In a press conference at Headquarters on 23 July, the Executive Director of the World Food Programme (WFP) told reporters that the deepening humanitarian crisis in southern Africa was perhaps the most severe and urgent dilemma the facing the international community -- assessments on the ground suggested that some 12.8 million people in the region were at risk of starvation between now and March 2003.

James Morris, who is also the Secretary-General's newly appointed Special Envoy to the region, described the ominous conclusions of a recent study conducted jointly with the Food and Agriculture Organization (FAO). That survey revealed that nearly half the at-risk population lived in Zimbabwe, with 3 million living in Malawi, some 2 million in Zambia, perhaps 600,000 in Southern Mozambique, with smaller but no less tragic numbers in Lesotho and Swaziland.

Responding to a question about the situation on the ground in Zimbabwe, he said he had visited President Mugabe several times to discuss the need to have prompt and easy access to the permitting and transportation process. Mr. Morris had been assured that bureaucratic red tape would not keep the WFP from doing its job. He added that discussions had also been held about the need to have more non-governmental organizations (NGOs) on hand to help deliver food aid. Presently, there were only four accredited NGOs on the ground.

He said the agency had also discussed a unique "monetization" scheme where food would be brought in and sold at subsidized rates set by the WFP. The cash from those sales would be used to offset other drought-related problems in Zimbabwe. If people had no cash whatsoever, a voucher system might be set up to allow them to obtain food. Mr. Morris added that he had been very straightforward with President Mugabe about the politicization of WFP'S food delivery and humanitarian assistance. The President had assured him that there would be no political objectives guiding where or how the agency did its work.

While overall this was essentially a food problem, there were serious issues related to health and sanitation, education and water, he said. United Nations agencies, NGOs and the governments of the region, as well as the Southern African Development Community (SADC) had turned to WFP to take the lead in mapping out a comprehensive response. The Programme had now set up an office in Johannesburg to manage more or less a single "pipeline" that would deliver food to the six countries in the region.

He said the programme had recently announced an appeal for some $500 million in international donor support to meet the region's immediate food needs. That solicitation was part of a larger United Nations consolidated appeal launched last week for the humanitarian crisis of $611 million in other life-sustaining support, as well as food. He said that with extraordinary support of the United States and the United Kingdom, the WFP had received about half of its appeal.

He added that in recent days, the European Union had announced that its member States would provide 20 per cent of the wider appeal. It was important now to have the commitments in place soon, so that the food could be pre-positioned before the October rains came.

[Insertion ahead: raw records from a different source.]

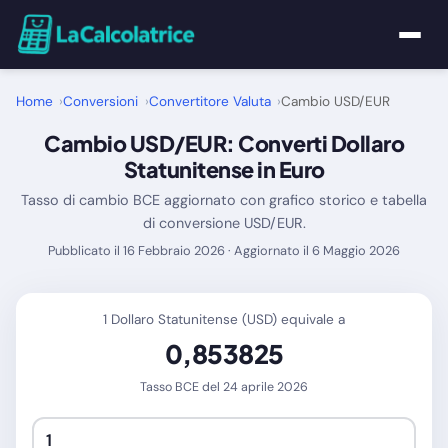
Home
Home
Conversioni
Convertitore Valuta
Cambio USD/EUR
Cambio USD/EUR: Converti Dollaro
Calcolatrici
Statunitense in Euro
Tasso di cambio BCE aggiornato con grafico storico e tabella
Matematica
di conversione USD/EUR.
Pubblicato il 16 Febbraio 2026 · Aggiornato il 6 Maggio 2026
Utility
Tutte le Calcolatrici
1 Dollaro Statunitense (USD) equivale a
0,853825
Blog
Tasso BCE del 24 aprile 2026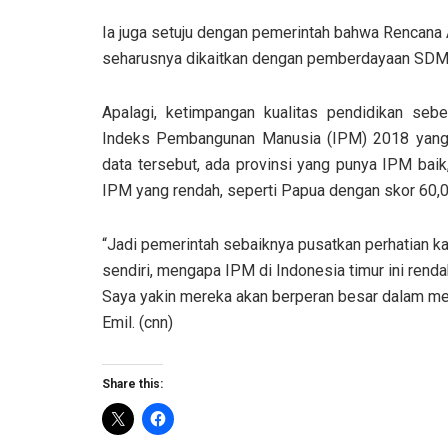
Ia juga setuju dengan pemerintah bahwa Rencan
seharusnya dikaitkan dengan pemberdayaan SDM
Apalagi, ketimpangan kualitas pendidikan seb
Indeks Pembangunan Manusia (IPM) 2018 yang di
data tersebut, ada provinsi yang punya IPM baik
IPM yang rendah, seperti Papua dengan skor 60,0
“Jadi pemerintah sebaiknya pusatkan perhatian ka
sendiri, mengapa IPM di Indonesia timur ini rend
Saya yakin mereka akan berperan besar dalam mem
Emil. (cnn)
Share this: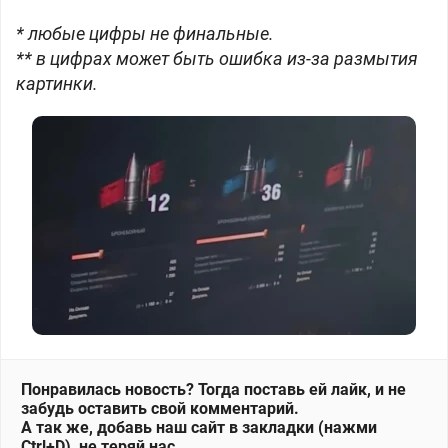
* любые цифры не финальные.
** в цифрах может быть ошибка из-за размытия
картинки.
Понравилась новость? Тогда поставь ей лайк, и не
забудь оставить свой комментарий.
А так же, добавь наш сайт в закладки (нажми
Ctrl+D), не теряй нас.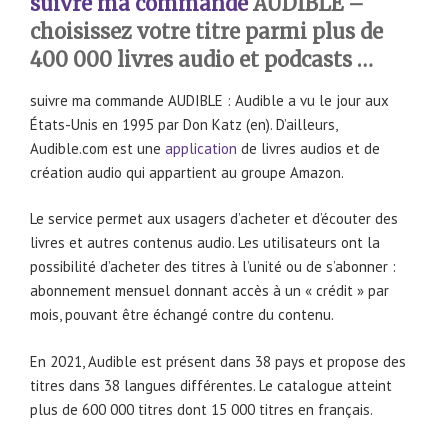
suivre ma commande
AUDIBLE –
choisissez votre titre parmi plus de
400 000 livres audio et podcasts …
suivre ma commande AUDIBLE : Audible a vu le jour aux
États-Unis en 1995 par Don Katz (en). D’ailleurs,
Audible.com est une
application
de livres audios et de
création audio qui appartient au groupe Amazon.
Le service permet aux usagers d’acheter et d’écouter des
livres et autres contenus audio. Les utilisateurs ont la
possibilité d’acheter des titres à l’unité ou de s’abonner :
abonnement mensuel donnant accès à un « crédit » par
mois, pouvant être échangé contre du contenu.
En 2021, Audible est présent dans 38 pays et propose des
titres dans 38 langues différentes. Le catalogue atteint
plus de 600 000 titres dont 15 000 titres en français.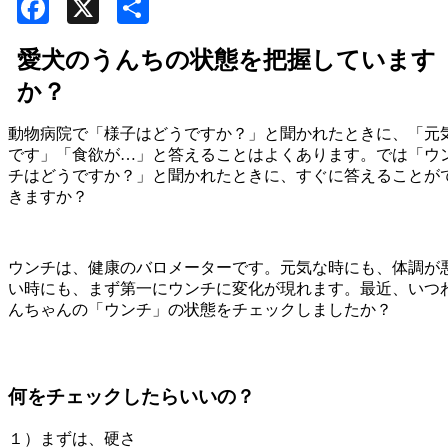
Facebook
X
共
有
愛犬のうんちの状態を把握しています
か？
動物病院で「様子はどうですか？」と聞かれたときに、「元
です」「食欲が…」と答えることはよくあります。では「ウ
チはどうですか？」と聞かれたときに、すぐに答えることが
きますか？
ウンチは、健康のバロメーターです。元気な時にも、体調が
い時にも、まず第一にウンチに変化が現れます。最近、いつ
んちゃんの「ウンチ」の状態をチェックしましたか？
何をチェックしたらいいの？
１）まずは、硬さ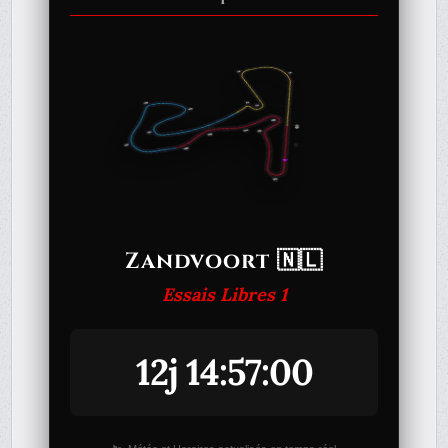
Zandvoort 🇳🇱
Essais Libres 1
12j 14:57:00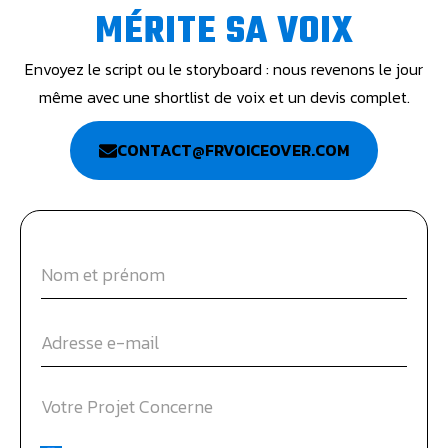
MÉRITE SA VOIX
Envoyez le script ou le storyboard : nous revenons le jour
même avec une shortlist de voix et un devis complet.
CONTACT@FRVOICEOVER.COM
Votre Projet Concerne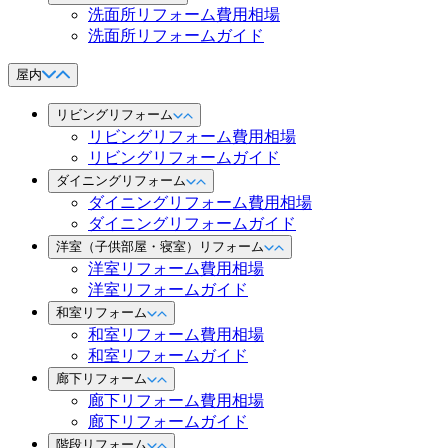
洗面所リフォーム費用相場
洗面所リフォームガイド
屋内
リビングリフォーム
リビングリフォーム費用相場
リビングリフォームガイド
ダイニングリフォーム
ダイニングリフォーム費用相場
ダイニングリフォームガイド
洋室（子供部屋・寝室）リフォーム
洋室リフォーム費用相場
洋室リフォームガイド
和室リフォーム
和室リフォーム費用相場
和室リフォームガイド
廊下リフォーム
廊下リフォーム費用相場
廊下リフォームガイド
階段リフォーム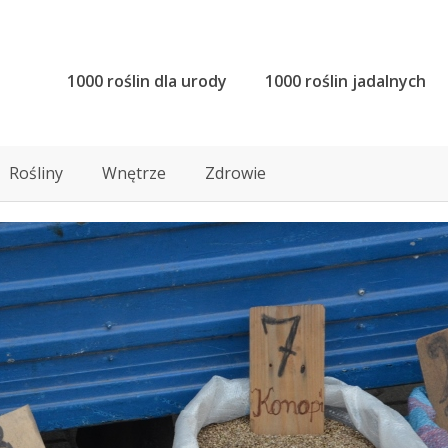
1000 roślin dla urody
1000 roślin jadalnych
Rośliny
Wnętrze
Zdrowie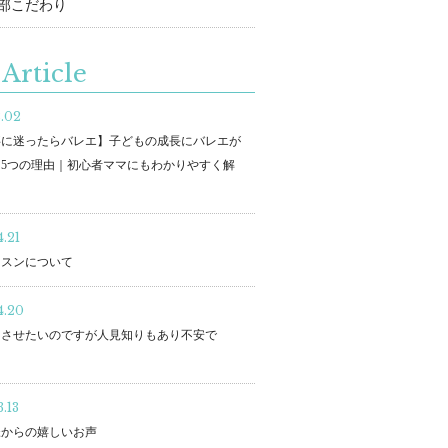
部こだわり
Article
2.02
事に迷ったらバレエ】子どもの成長にバレエが
5つの理由｜初心者ママにもわかりやすく解
.21
ッスンについて
4.20
をさせたいのですが人見知りもあり不安で
・
.13
様からの嬉しいお声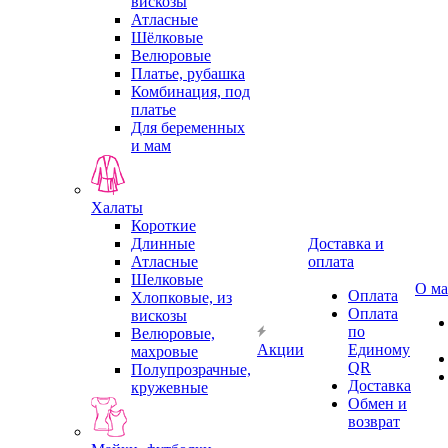
вискозы
Атласные
Шёлковые
Велюровые
Платье, рубашка
Комбинация, под
платье
Для беременных
и мам
Халаты
Короткие
Длинные
Доставка и
Атласные
оплата
Шелковые
О ма
Оплата
Хлопковые, из
Оплата
вискозы
по
Велюровые,
Акции
Единому
махровые
QR
Полупрозрачные,
Доставка
кружевные
Обмен и
возврат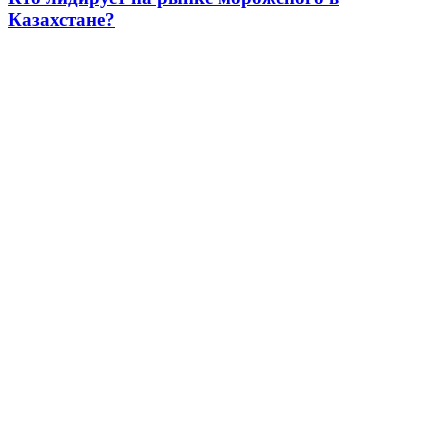
Казахстане?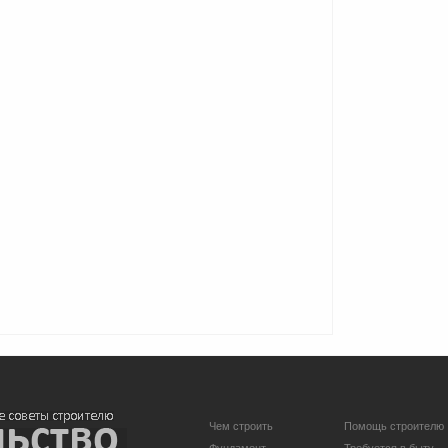
Чем строить
Помощь строителю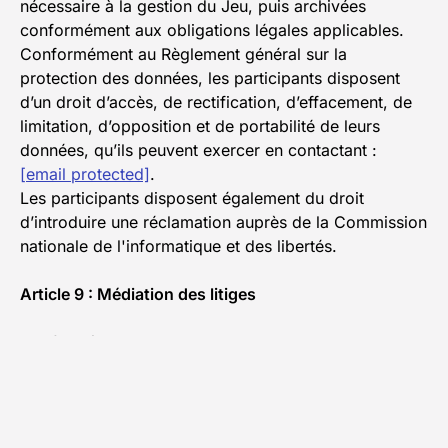
nécessaire à la gestion du Jeu, puis archivées
conformément aux obligations légales applicables.
Conformément au Règlement général sur la
protection des données, les participants disposent
d’un droit d’accès, de rectification, d’effacement, de
limitation, d’opposition et de portabilité de leurs
données, qu’ils peuvent exercer en contactant :
[email protected]
.
Les participants disposent également du droit
d’introduire une réclamation auprès de la Commission
nationale de l'informatique et des libertés.
Article 9 : Médiation des litiges
Conformément au Code de la consommation, le
participant peut recourir gratuitement au service de
médiation CM2C après tentative préalable de
résolution amiable.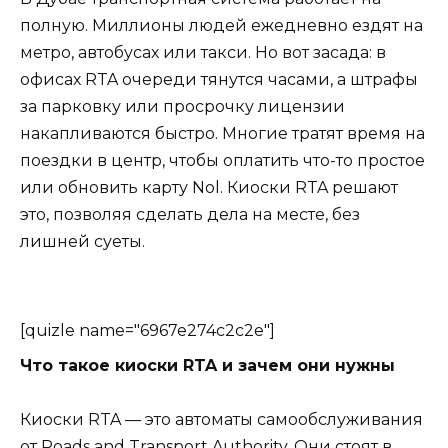
полную. Миллионы людей ежедневно ездят на
метро, автобусах или такси. Но вот засада: в
офисах RTA очереди тянутся часами, а штрафы
за парковку или просрочку лицензии
накапливаются быстро. Многие тратят время на
поездки в центр, чтобы оплатить что-то простое
или обновить карту Nol. Киоски RTA решают
это, позволяя сделать дела на месте, без
лишней суеты.
[quizle name="6967e274c2c2e"]
Что такое киоски RTA и зачем они нужны
Киоски RTA — это автоматы самообслуживания
от Roads and Transport Authority. Они стоят в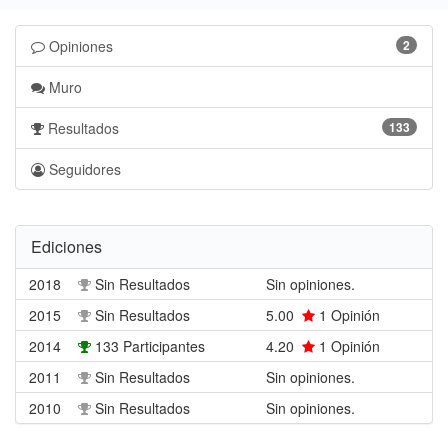
Opiniones
2
Muro
Resultados
133
Seguidores
Ediciones
2018
Sin Resultados
Sin opiniones.
2015
Sin Resultados
5.00
1
Opinión
2014
133 Participantes
4.20
1
Opinión
2011
Sin Resultados
Sin opiniones.
2010
Sin Resultados
Sin opiniones.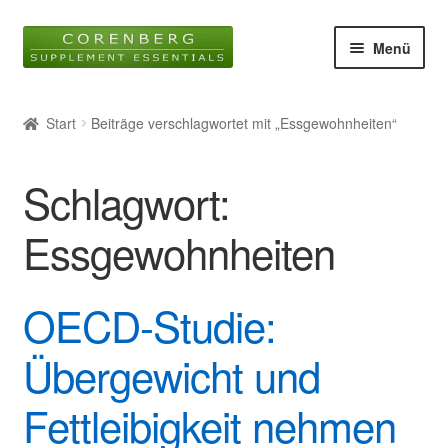
Zur
Zum
Menü
Navigation
Inhalt
springen
springen
Startseite
Start
Beiträge verschlagwortet mit „Essgewohnheiten“
Unter
Online-Shop
öffnen
Schlagwort:
Blog
Essgewohnheiten
Unter
Wissen
öffnen
OECD-Studie:
Glossar
Übergewicht und
Kontakt
Fettleibigkeit nehmen
Über uns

Once the rains hit, it would be extremely difficult to move trucks and other large vehicles through on dirt roads.

The one enduring challenge today was the huge demand worldwide for humanitarian relief for complex emergencies, food assistance and aid delivery. For example, Mr. Morris said the WFP was currently feeding about 10 million people in Afghanistan, over 6 million in North Korea and half a million or so in the Palestinian occupied territories. Along with that, he cited huge needs in Angola, Sudan, Somalia and West Africa.

Mr. Morris said it was time to take a closer look at the "old mechanisms" -- traditional donors, in this case -- and see how their contributions could be enhanced or even harmonized with new ones. In order for international humanitarian agencies to work toward saving lives and providing young lives hope and opportunity, it would be necessary to ensure that the incredible generosity and support of traditional donors kept growing. Those agencies would also need to encourage the donor community to be far more generous.

Mr. Morris went on to say that today there were 15 or 20 countries around the world that now had the resources to participate actively in efforts to provide support for starving populations. Such emerging donors were considered to be countries with fiscal surpluses or stronger economies than they had in the past. He added that more private sector support was also needed.

Key to all that, he continued, was convincing the world to re-think how it used its agricultural surpluses. His hope was for nations to begin thinking about exempting the food used for humanitarian purposes from traditional discussions of surplus allocations and international commerce. The WFP had had very fruitful conversations with the European Union on the matter.

"Our job is to feed the hungriest, poorest people in the world," he said, "and those people had absolutely no cash resources to participate in the world economy." So if the world could somehow figure out how to exempt from general trade discussions the small portion of food surpluses for humanitarian purposes, it would go a long way toward solving many of the worlds hunger problems.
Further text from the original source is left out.